Now we next have an interesting development. Gold can be stolen easily. So people would sometimes arrange to keep their gold in a safe location. And this was often at a goldsmith’s shop. Since the goldsmith had a lot of gold sitting around, he had to have a secure safe to keep it. And so other people would give their gold to the goldsmith, and he would keep it safe for them and give them a reciept. Now, this reciept is very interesting. Because it is a paper representation of actual gold.
If you’ve got gold deposited at the goldsmiths, but want to buy some good, you’d have to go to the goldsmith, withdraw your gold, and trade it to the person who had the good. But suppose you could instead just trade him the reciept? You hand him a piece of paper, and he hands you the goods, because the peice of paper entitles him to go to the goldsmith’s and get the gold himself. And now we can see that this reciept is really the first form of paper money.
But the goldsmith can do some interesting tricks. He doesn’t have to issue reciepts for the exact same gold you deposited, he can instead just promise to give you a certain weight of gold, and it can be any gold, just as long as you get the same weight back you don’t care. And so the goldsmith can issue more reciepts than he has actual gold, he doesn’t have to keep every ounce of gold in the safe, as long as he guarantees to return a certain amount of gold. And so the goldsmith isn’t really a goldsmith anymore, but is now a banker. He can issue paper reciepts that entitle people to a certain amount of gold, and it doesn’t matter how much gold he actually has, as long as he’s able to pay back anyone who wants the actual gold. Most early paper currencies were of this type. The British Pound was a receipt for a literal pound of silver.
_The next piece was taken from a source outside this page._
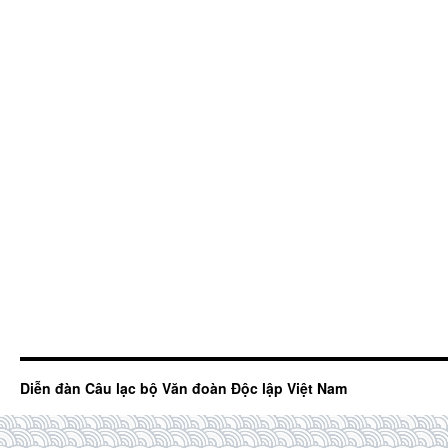
Diễn đàn Câu lạc bộ Văn đoàn Độc lập Việt Nam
But of course we see the possibility for mischief. If the banker goldsmith issues lots of notes, and suddenly everyone wants their gold and silver, then he’s in trouble because he doesn’t have it all in the vault. And of course, governments decide to get in on the game rather than leaving it to bankers. Goverments have been issuing gold and silver ingots, but now they start issuing paper money. And this is the “gold standard”. But then someone notices something interesting. Nobody actually wants the gold, they just want to be able to trade easily. You can have fractional reserves, where only a small amount of gold is available for redemption. And this reserve can get smaller and smaller. But what if the reserve is zero? Why should that make any difference?
And so we trade pieces of paper that do not represent a promise by the government to redeem for a certain weight of precious metal. All it represents is a promise that you can pay your taxes and debts with this piece of paper. And no one cares, because no one wanted the gold anyway, gold was just a proxy. So now we have fiat currency.
And of course, it doesn’t stop there. How often do you use paper money? I get paid electronically through direct deposit from my employer to my bank account. And I pay my bills electronically through a credit card, and transfer the amount from my bank account to the credit card company every month. No actual worthless paper has changed hands, all that changes is the number written on some bank’s computer memory. And so we have the ultimate form of money, electronic money that isn’t represented by anything, not even a piece of paper. Just try buying a house or a car or anything important by bringing in a wheelbarrow full of paper money, the mortgage company will look at you like you tried to bring in a truck full of chickens to barter for your house.